M. Brénier m’a remis la lettre que vous avez eu la bonté de lui adresser pour moi. Elle m’a touché par plus d’un côté et je vous en remercie bien vivement. Si je ne vous ai pas dit plus tôt le voyage de Perse, c’est qu’il n’était fait que comme le mariage d’Arlequin. Le département consentait, mais je demandais certaines choses qui ne m’étaient pas encore suffisamment garanties pour que je pusse regarder la chose comme faite et je vous ai écrit aussitôt la décision pourvue de tous ses élémens.

Je serais désolé de partir sans vous avoir vu, ainsi que Mme de Tocqueville, et ce sera pourtant du 5 au 10 février. Voulez-vous me permettre d’aller pour quelques heures avec vous à Compiègne ?

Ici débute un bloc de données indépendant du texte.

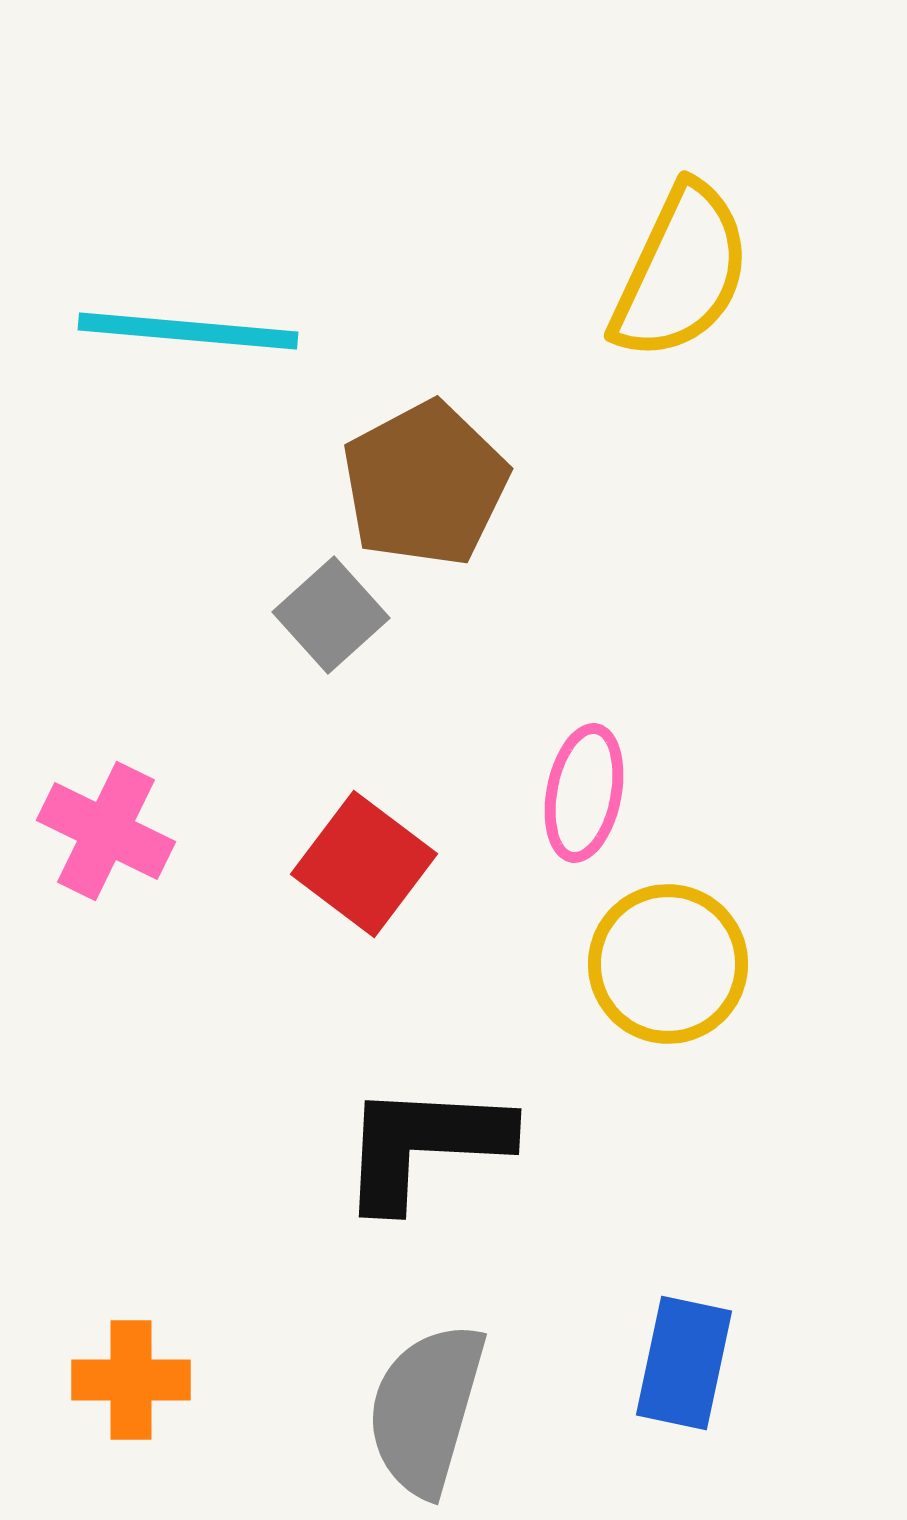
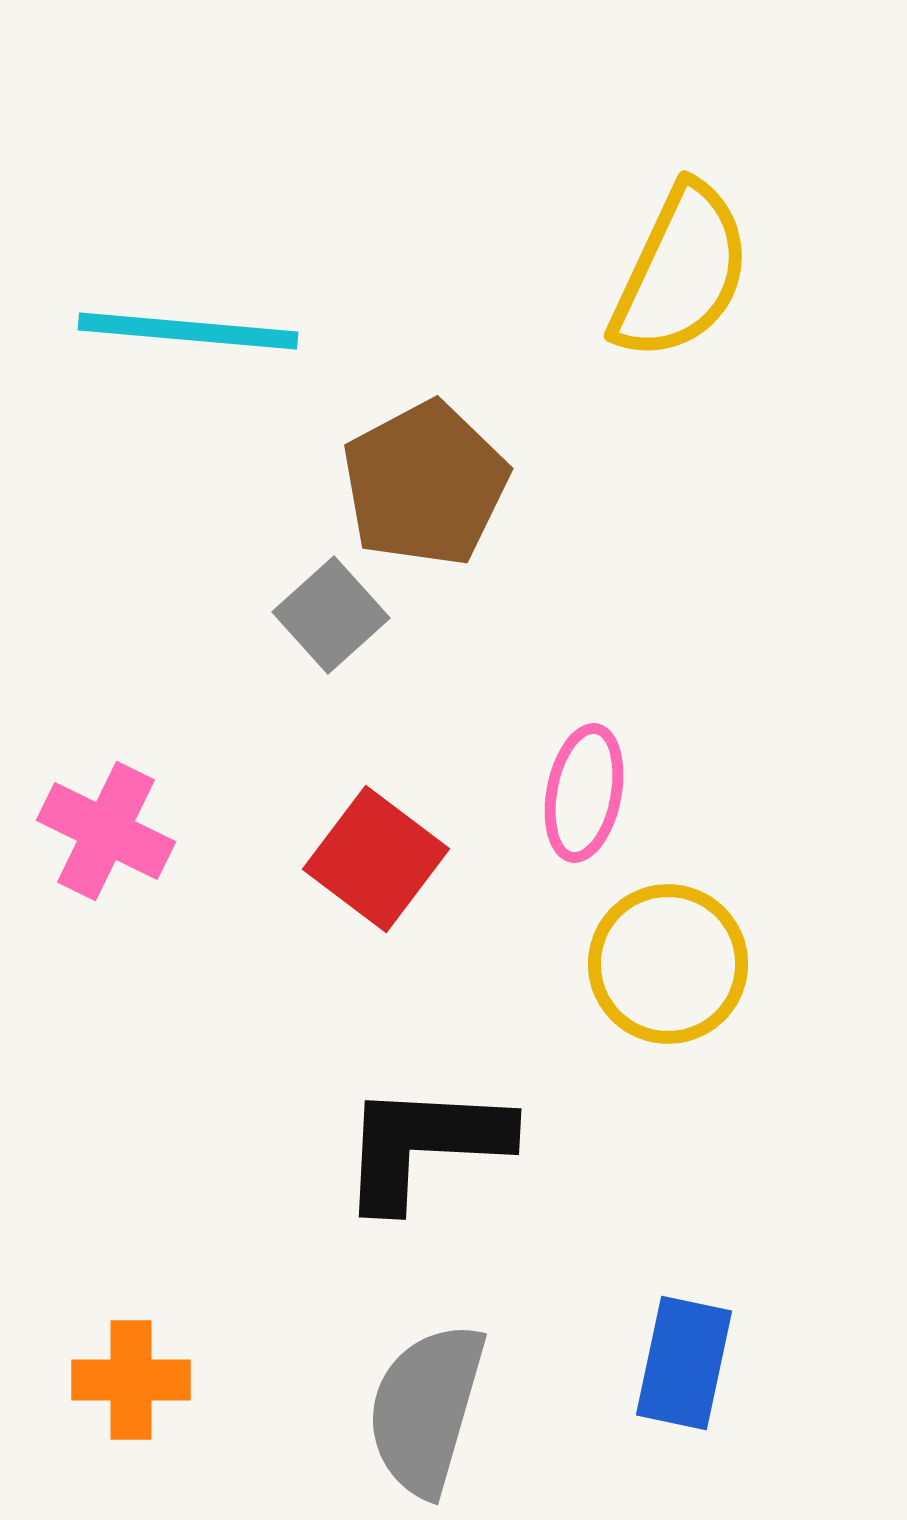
red square: moved 12 px right, 5 px up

Je vous écris ceci au milieu des courses et entre deux épreuves à corriger. Aussi est-ce fort décousu. Soyez assez bon pour me le pardonner en faveur de l’affection si respectueuse et si vraie dont je n’ai pas besoin, je pense, de vous renouveler l’expression pour que vous en soyez sûr.

A. DE GOBINEAU.


Paris, 27 janvier.

Je veux vous écrire deux mois, mon cher ami, quoique je ne sois pas très en état de rien faire en ce moment. J’ai gagné, il y a quelques jours, une forte grippe, et quoique ce ne soit pas grave, il est prudent à moi de ne pas négliger une petite maladie de cette espèce après les grandes maladies qui me sont survenues durant les dernières années dans les organes de la respiration. Je me tiens donc bien coi au coin de mon feu, ne parlant pas et tâchant de ne pas penser beaucoup plus. C’est une raison de plus pour que je ne puisse pas consentir à ce que vous veniez ici. Par le temps qu’il fait et au moment d’un si long voyage, cette petite course d’ailleurs serait une corvée qu’à aucun prix je ne veux vous laisser faire. J’espère néanmoins vous voir, si Dieu nous envoie bientôt le dégel et que ma grippe me quitte. Je suis obligé d’aller à Paris le 7, à moins que ma santé ne s’y oppose absolument. On retarde toujours un peu son départ quanti il s’agit d’entreprendre un voyage comme le vôtre.